> **Problem to work on**:
The reply should contain all the data below, repeated exactly, and none of the images.

Stored data entries:
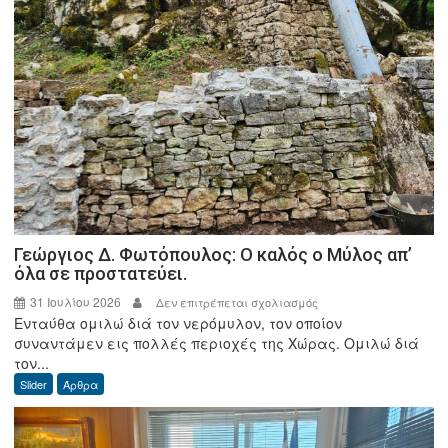
Γεώργιος Δ. Φωτόπουλος: Ο καλός ο Μύλος απ’
όλα σε προστατεύει.
31 Ιουλίου 2026
στο
Δεν επιτρέπεται σχολιασμός
Ενταύθα ομιλώ διά τον νερόμυλον, τον οποίον
Γεώργιος
συναντάμεν εις πολλές περιοχές της Χώρας. Ομιλώ διά
Δ.
τον...
Φωτόπουλος:
Slider
Άρθρα
Ο
καλός
ο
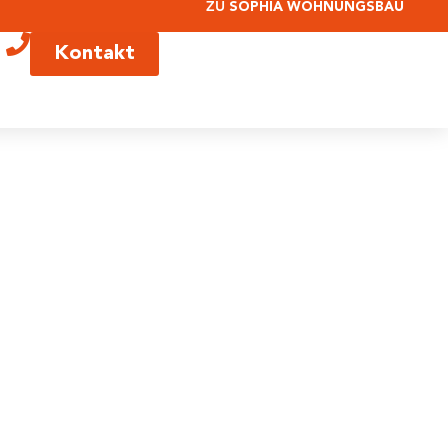
ZU
SOPHIA WOHNUNGSBAU
Kontakt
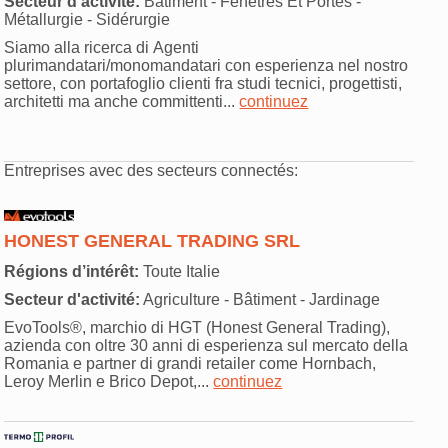
Secteur d'activité:
Bâtiment - Fenêtres Et Portes -
Métallurgie - Sidérurgie
Siamo alla ricerca di Agenti
plurimandatari/monomandatari con esperienza nel nostro
settore, con portafoglio clienti fra studi tecnici, progettisti,
architetti ma anche committenti...
continuez
Entreprises avec des secteurs connectés:
HONEST GENERAL TRADING SRL
Régions d’intérêt:
Toute Italie
Secteur d'activité:
Agriculture - Bâtiment - Jardinage
EvoTools®, marchio di HGT (Honest General Trading),
azienda con oltre 30 anni di esperienza sul mercato della
Romania e partner di grandi retailer come Hornbach,
Leroy Merlin e Brico Depot,...
continuez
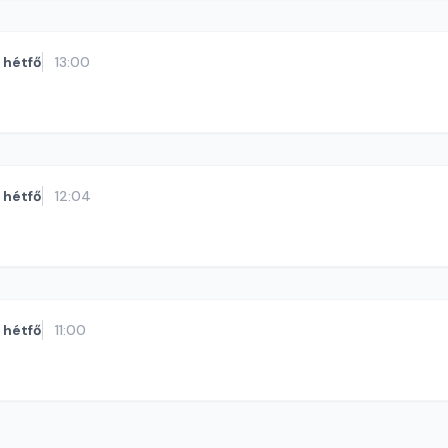
hétfő
13:00
hétfő
12:04
hétfő
11:00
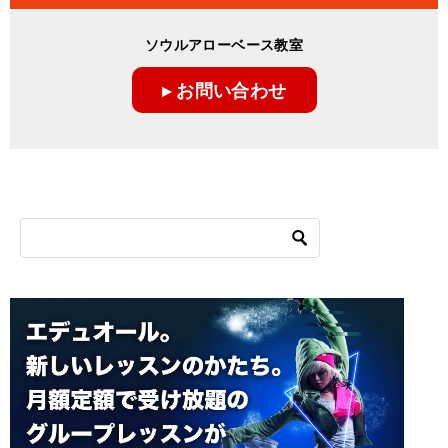
ソウルアローベース教室
▸ お問い合わせ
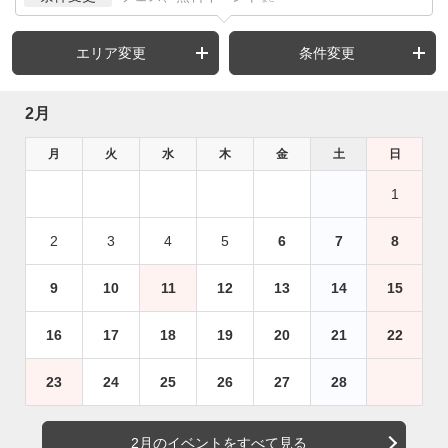
エリア変更
条件変更
2月
月
火
水
木
金
土
日
1
2
3
4
5
6
7
8
9
10
11
12
13
14
15
16
17
18
19
20
21
22
23
24
25
26
27
28
2月のイベントをすべて見る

> **Task answer**:
Γεώργιος Δ. Φωτόπουλος: Ο καλός ο Μύλος απ’
όλα σε προστατεύει.
31 Ιουλίου 2026
στο
Δεν επιτρέπεται σχολιασμός
Ενταύθα ομιλώ διά τον νερόμυλον, τον οποίον
Γεώργιος
συναντάμεν εις πολλές περιοχές της Χώρας. Ομιλώ διά
Δ.
τον...
Φωτόπουλος:
Slider
Άρθρα
Ο
καλός
ο
ZU
SOPHIA WOHNUNGSBAU
Kontakt
Secteur d'activité:
Bâtiment - Fenêtres Et Portes -
Métallurgie - Sidérurgie
Siamo alla ricerca di Agenti
plurimandatari/monomandatari con esperienza nel nostro
settore, con portafoglio clienti fra studi tecnici, progettisti,
architetti ma anche committenti...
continuez
Entreprises avec des secteurs connectés:
HONEST GENERAL TRADING SRL
Régions d’intérêt:
Toute Italie
Secteur d'activité:
Agriculture - Bâtiment - Jardinage
EvoTools®, marchio di HGT (Honest General Trading),
azienda con oltre 30 anni di esperienza sul mercato della
Romania e partner di grandi retailer come Hornbach,
Leroy Merlin e Brico Depot,...
continuez
hétfő
13:00
hétfő
12:04
hétfő
11:00
ソウルアローベース教室
▸ お問い合わせ
エリア変更
条件変更
2月
月
火
水
木
金
土
日
1
2
3
4
5
6
7
8
9
10
11
12
13
14
15
16
17
18
19
20
21
22
23
24
25
26
27
28
2月のイベントをすべて見る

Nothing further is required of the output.